Comentário de Mercado

SOJA – CBOT abre a semana operando no campo negativo, com perdas entre 8 e 10 cents, a U$ 15,18/julho, neste momento, manhã de segunda-feira. Os preços seguem perdendo força, em linha com a pressão vivida na semana passada, quando houve recuo próximo de 4%, e se mantêm postados nas boas condições climáticas que vigoram em todas as principais regiões produtoras dos EUA.
– Logo mais, no fim da tarde, o USDA irá divulgar uma nova atualização sobre o percentual já semeado e germinado, devendo, novamente, trazer índices surpreendentes pela velocidade e qualidade dos trabalhos de campo. Na última segunda-feira, 61% das áreas estavam semeadas, ante 37% de média histórica.
– O término do plantio e, sobretudo, a evolução da nova safra norte-americana é o tópico que irá catalisar as atenções do mercado nas próximas semanas e meses. Com uma produção estimada em 119,9MT e estoques finais projetados em apenas 3,8MT, o comportamento climático será decisivo para aliviar ou agravar as tensões que concorrem para a formação do preço.
– Com a persistente queda na bolsa norte-americana, os prêmios nos portos brasileiros reagiram, mas para os carregamentos mais próximos ainda são cotados no vermelho. No mercado spot, as indicações ficam entre 35 e 15 cents negativos; para julho, entre 15 negativos e ao par e para agosto, entre 55 e 65 sobre a CBOT.
– O mercado doméstico, as indicações de compra recuaram nos últimos dias, com base na queda em Chicago e nos prêmios. O câmbio apresentou alguma recuperação, mas insuficiente para compensar as seguidas perdas dos preços internacionais. No mercado pronto, as indicações de compra, no oeste do Paraná, estão na faixa entre R$ 167,00/168,50 por saca. Em Paranaguá, interesse entre R$ 175,00/176,50 – dependendo dos prazos de entrega e pagamento e, no interior, também do local de embarque.
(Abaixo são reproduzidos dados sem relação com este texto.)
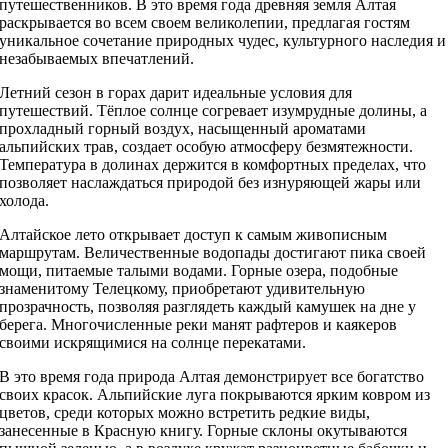
путешественников. В это время года древняя земля Алтая
раскрывается во всем своем великолепии, предлагая гостям
уникальное сочетание природных чудес, культурного наследия и
незабываемых впечатлений.
Летний сезон в горах дарит идеальные условия для
путешествий. Тёплое солнце согревает изумрудные долины, а
прохладный горный воздух, насыщенный ароматами
альпийских трав, создает особую атмосферу безмятежности.
Температура в долинах держится в комфортных пределах, что
позволяет наслаждаться природой без изнуряющей жары или
холода.
Алтайское лето открывает доступ к самым живописным
маршрутам. Величественные водопады достигают пика своей
мощи, питаемые талыми водами. Горные озера, подобные
знаменитому Телецкому, приобретают удивительную
прозрачность, позволяя разглядеть каждый камушек на дне у
берега. Многочисленные реки манят рафтеров и каякеров
своими искрящимися на солнце перекатами.
В это время года природа Алтая демонстрирует все богатство
своих красок. Альпийские луга покрываются ярким ковром из
цветов, среди которых можно встретить редкие виды,
занесенные в Красную книгу. Горные склоны окутываются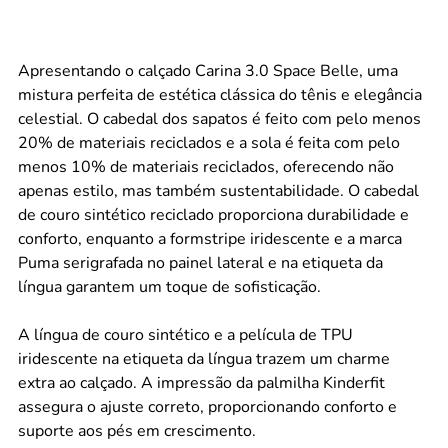
Apresentando o calçado Carina 3.0 Space Belle, uma
mistura perfeita de estética clássica do tênis e elegância
celestial. O cabedal dos sapatos é feito com pelo menos
20% de materiais reciclados e a sola é feita com pelo
menos 10% de materiais reciclados, oferecendo não
apenas estilo, mas também sustentabilidade. O cabedal
de couro sintético reciclado proporciona durabilidade e
conforto, enquanto a formstripe iridescente e a marca
Puma serigrafada no painel lateral e na etiqueta da
língua garantem um toque de sofisticação.
A língua de couro sintético e a película de TPU
iridescente na etiqueta da língua trazem um charme
extra ao calçado. A impressão da palmilha Kinderfit
assegura o ajuste correto, proporcionando conforto e
suporte aos pés em crescimento.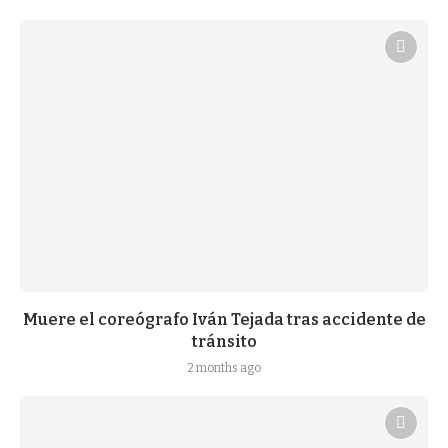
Muere el coreógrafo Iván Tejada tras accidente de
tránsito
2 months ago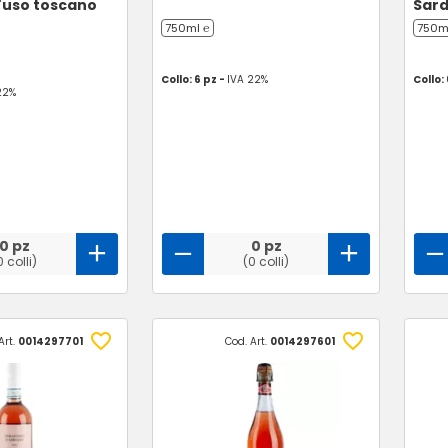
'uso toscano
Sar
750ml ℮
750m
Collo: 6 pz -
IVA 22%
Collo:
22%
0 pz
0 pz
0 colli)
(0 colli)
Art.
0014297701
Cod. Art.
0014297601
MILHO – CBOT opera em queda de 9 a 10 pontos, a U$ 6,50/julho, neste momento, manhã de segunda-feira. Na sexta, fechou com 5 pontos negativos. Mercado segue enfraquecido em razão da melhora do clima nos campos de cultivo dos EUA. Nem mesmo os bons volumes adquiridos pela China nas últimas semanas, estimados em cerca de 10,0MT, conseguiram promover suporte para os preços.
– As atenções estão voltadas para o término do plantio e desenvolvimento das lavouras norte-americanas. Por lá, as condições climáticas têm melhorado muito nos últimos dias, com chuvas generalizadas e aumento das temperaturas. Enquanto isto, no Brasil, o clima também merece atenção; as irregularidades se mostram acentuadas, variando de estiagem à possibilidade de geadas nas áreas de milho safrinha.
– O presidente da Argentina sinalizou com uma provável paralisação nas exportações do país devido ao aumento de casos de Covid; porém, nada está decidido. Na terça passada, os trabalhadores do porto de Rosário fizeram paralização de dois dias reivindicando mais vacinas.
– No mercado interno, depois de recordes historicamente altos, atingidos na virada de abril para maio, os preços vêm cedendo. A perspectiva de chegada da nova safra (apesar da quebra acentuada por estiagem), combinada com operações de wash out (produto que seria exportado e agora fica no mercado interno) e alguns volumes importados do Paraguai e da Argentina culminaram com aumento da disponibilidade doméstica. Além disso, existe certo aumento da oferta de produto disponível; muitos produtores aceleram as vendas para abertura de espaço nos armazéns. Por outro lado, muitas integrações passaram a indicar compras somente para meses mais adiante, contando com a efetiva entrada de produto novo.
Interesse de compra, no oeste do Paraná, na faixa de R$ 92,00/94,00 por saca, dependendo de localização e prazo; em Paranaguá, indicações na faixa de R$ 85,00/87,00 por saca.

CÂMBIO – Dólar opera em baixa neste momento, cotado em R$5,33. Na sexta-feira, fechou em forte alta, de 1,5%, a R$ 5,354 (Granoeste – Camilo / Stephan).